March 29, 2010
This tasting of wines from the Right Bank was held at the Grand Barrail Hotel in St.-Émilion. This is one of my favourite tastings of the week because the vast majority of the wines are not the usual suspects (the Grand Cru Classé wines) and it includes wines from many of the smaller appellations where good value wines can be found, including: the Cotes, Lalande de Pomerol, and the St.-Émilion satellite appellations.
Overall, the wines were very good. It is hard to describe the character of a vintage after a single tasting, but I would say that this vintage is characterized by pure fruit, seemingly sufficient acidity, soft or silky tannins, and higher than normal alcohol levels. All in all – these are very good wines – but, I am concerned about two things with this vintage. First, some of the tannins may be too soft. Few of the wines had the characteristic tannic attack that comes with tasting en primeur wines, and most of the wines taste good now, which means that this vintage may age faster than expected. In all fairness – this tasting did not have representation from many of the top Chateaux, and, it may be that the structure I am looking for shows up at the Grand Cru Classé tastings later in the week. Second, I am concerned about the creeping levels of alcohol in Bordeaux. As many of you know, I am a huge fan of mature Bordeaux in the 12.5% range, and I wonder, as the alcohol levels rise every year, whether Bordeaux is playing a dangerous game with its distinctiveness. In 2009, wine makers did not have much of a choice, because it was so hot that they had a lot of sugar in the fruit. But, when given the opportunity to taste a number of wines from the same appellation, as we did at this tasting, I am always surprised with how similar they are. . .

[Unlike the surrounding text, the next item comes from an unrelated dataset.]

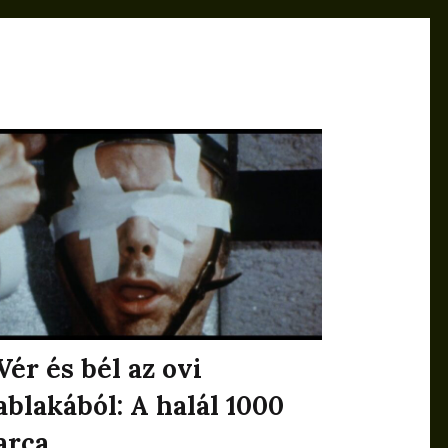
Vér és bél az ovi
ablakából: A halál 1000
arca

I will post full tasting notes on all the wines after my return from Bordeaux. But, here are my highlights and favourite wines from each of the appellations that I tasted:
St.-Émilion: These wines are elegant and beautiful with ripe concentrated fruit and good acidity. The two exceptions to this description are the Peby-Faugeres and Faugeres which, true to their character, were much darker, concentrated, and bigger than their counterparts. The Ch. Rol Valentin in particular was very elegant. Favourite wines: Peby-Faugeres, Ch. Faugeres, Ch. Rol Valentin, Ch. Fleur Cardinale, Ch. Fonplégade and Ch. Barde Haut. Unfortunately, the Ch. Quinault L’Enclos, which is usually one of my favourites, was just a touch below where I expected it to be in comparison with the other wines.
Pomerol: These wines were bigger, darker and more concentrated than the St.-Émilion’s and showed very well. More power over elegance here. The La Fleur de Gay especially showed some very interesting secondary aromas and flavours that should evolve over time. Favourites: Ch. La Fleur de Gay, Ch. La Clemence, Ch. Feytit Clinet, and Ch. Le Bon Pasteur.
Lalande de Pomerol: This appellation showed the best of the satellite appellations. On the whole, the wines had lots of colour, body and concentration. Favourites: Ch. Peron Lafleur, Ch. de Viaud, Ch. Tournefeuille, and Ch. La Sergue.
St.-Émilion Satellite Appellations: These wines really surprised with their quality, but as a whole they were definitely a notch below the Lalande de Pomerol’s. In good vintages, like this one however, they can be excellent value. Favourites: I am always impressed by Ch. La Rose Perriere in good vintages and it showed well again. Other favourites: Ch. De Courlat, Ch. Des Laurents, and Ch Guibot.
Bordeaux Supérieur: Some, but not all, of these wines had ripe fruit and solid enough structure to last for a few years. The Ch. Tour de Mirambeau was excellent. The Ch. Thieuley (Rouge) was also good.
Later in the day, I went to the Planete Bordeaux – Bordeaux Supérieur tasting which was held in the storage vault at Millesimes. Some other Bordeaux Supérieur wines that showed well at that tasting were my perennial favourite Ch. Tayet –Cuveé Prestige, together with Lacombe Cadiot, Ch. Prieure La Fayotte, and Liberty de Ch. Soussac.